> INSTRUCTIONS FOR THE TASK
Give the number of lines in this listing that contain the word "Simun", and nothing else.

> DATASET CONTENT
*** Block opens ***
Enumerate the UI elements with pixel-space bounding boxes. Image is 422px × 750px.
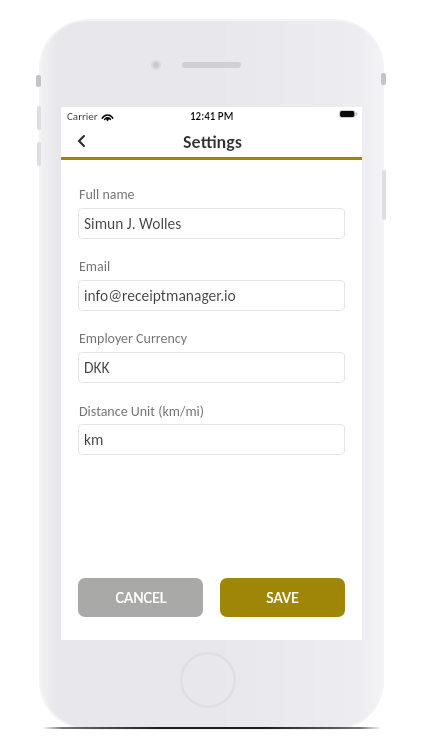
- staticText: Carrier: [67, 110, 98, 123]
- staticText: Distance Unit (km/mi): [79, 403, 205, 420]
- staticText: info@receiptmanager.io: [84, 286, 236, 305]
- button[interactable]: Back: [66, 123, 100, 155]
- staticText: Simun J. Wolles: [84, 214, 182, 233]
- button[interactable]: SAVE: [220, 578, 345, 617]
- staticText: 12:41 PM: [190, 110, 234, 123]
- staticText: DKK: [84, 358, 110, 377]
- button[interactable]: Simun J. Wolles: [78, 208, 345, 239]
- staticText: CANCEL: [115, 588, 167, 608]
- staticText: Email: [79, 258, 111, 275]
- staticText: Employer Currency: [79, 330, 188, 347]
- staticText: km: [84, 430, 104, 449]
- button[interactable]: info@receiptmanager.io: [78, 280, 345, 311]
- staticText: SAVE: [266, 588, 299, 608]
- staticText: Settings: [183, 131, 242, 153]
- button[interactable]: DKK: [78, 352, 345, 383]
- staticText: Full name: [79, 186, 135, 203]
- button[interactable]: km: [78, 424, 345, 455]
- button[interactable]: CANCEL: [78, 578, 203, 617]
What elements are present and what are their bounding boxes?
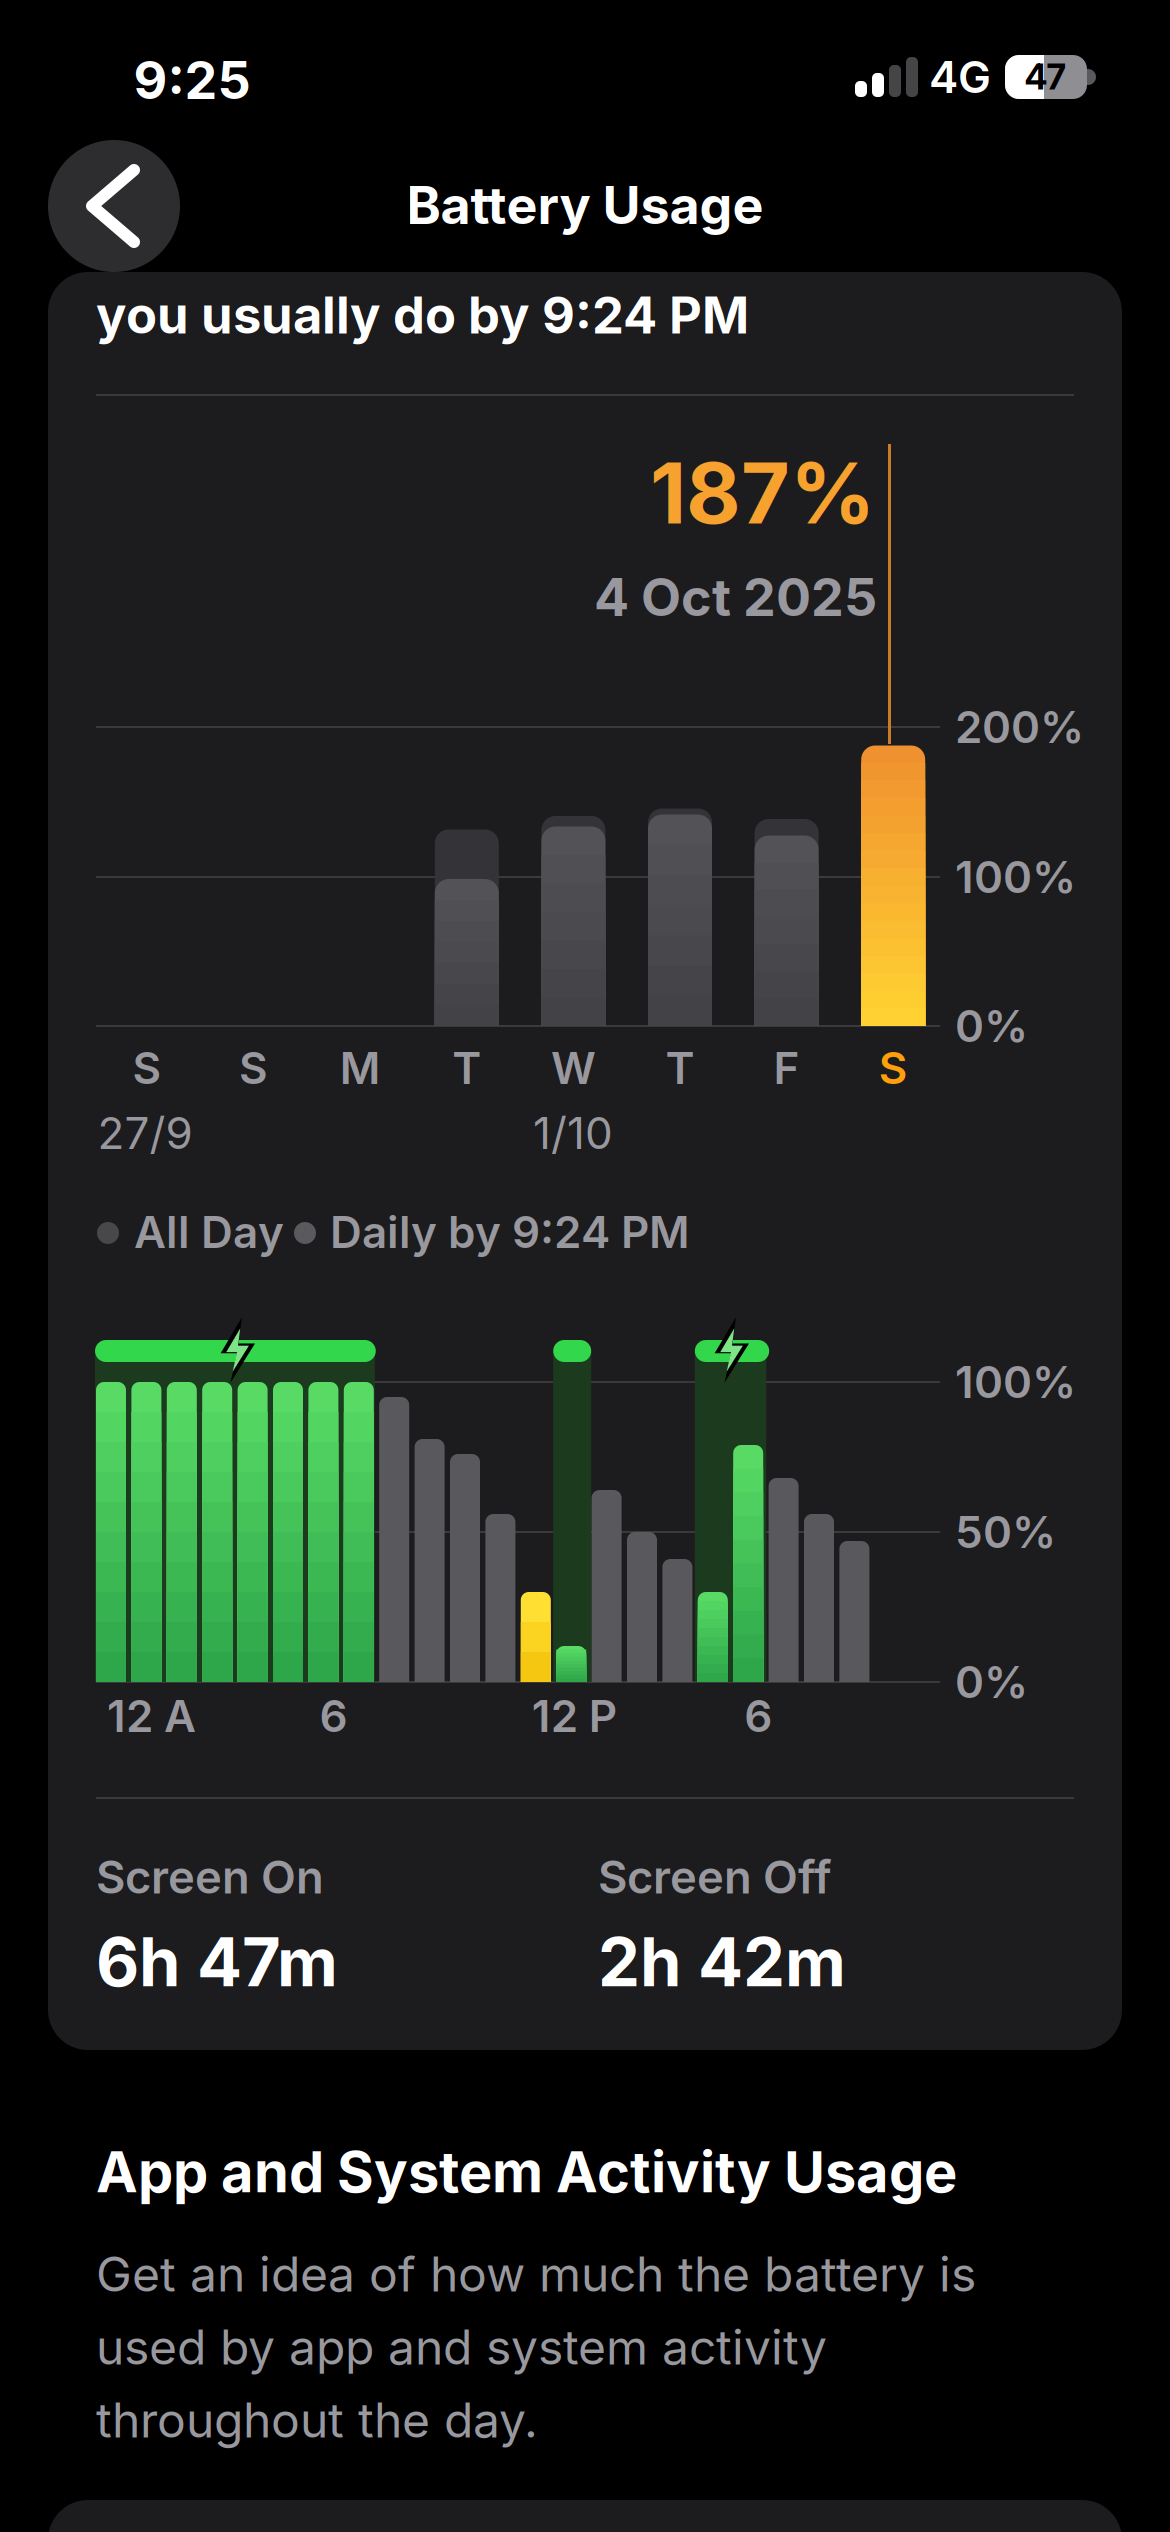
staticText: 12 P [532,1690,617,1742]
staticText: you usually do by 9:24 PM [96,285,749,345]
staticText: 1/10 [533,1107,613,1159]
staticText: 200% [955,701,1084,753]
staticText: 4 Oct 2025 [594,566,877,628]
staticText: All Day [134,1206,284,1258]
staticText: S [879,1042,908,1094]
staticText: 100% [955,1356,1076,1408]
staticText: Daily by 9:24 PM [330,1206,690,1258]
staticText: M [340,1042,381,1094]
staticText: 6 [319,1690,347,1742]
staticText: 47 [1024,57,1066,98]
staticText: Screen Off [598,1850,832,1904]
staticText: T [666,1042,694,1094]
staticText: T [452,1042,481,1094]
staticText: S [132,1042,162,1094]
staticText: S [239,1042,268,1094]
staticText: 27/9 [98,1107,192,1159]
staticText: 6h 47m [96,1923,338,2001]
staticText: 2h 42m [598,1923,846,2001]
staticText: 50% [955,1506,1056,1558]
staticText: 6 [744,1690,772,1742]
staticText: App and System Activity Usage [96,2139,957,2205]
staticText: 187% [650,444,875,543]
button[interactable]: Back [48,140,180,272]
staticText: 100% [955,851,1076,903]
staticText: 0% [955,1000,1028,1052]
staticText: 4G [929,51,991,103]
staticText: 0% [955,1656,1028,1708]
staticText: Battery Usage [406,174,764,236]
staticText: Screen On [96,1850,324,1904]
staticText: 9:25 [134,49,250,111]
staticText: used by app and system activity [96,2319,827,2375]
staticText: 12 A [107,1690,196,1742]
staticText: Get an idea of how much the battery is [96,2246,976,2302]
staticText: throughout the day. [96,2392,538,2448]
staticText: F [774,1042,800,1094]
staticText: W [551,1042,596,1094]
*** Block closes ***
> RESPONSE TO THE EXERCISE
2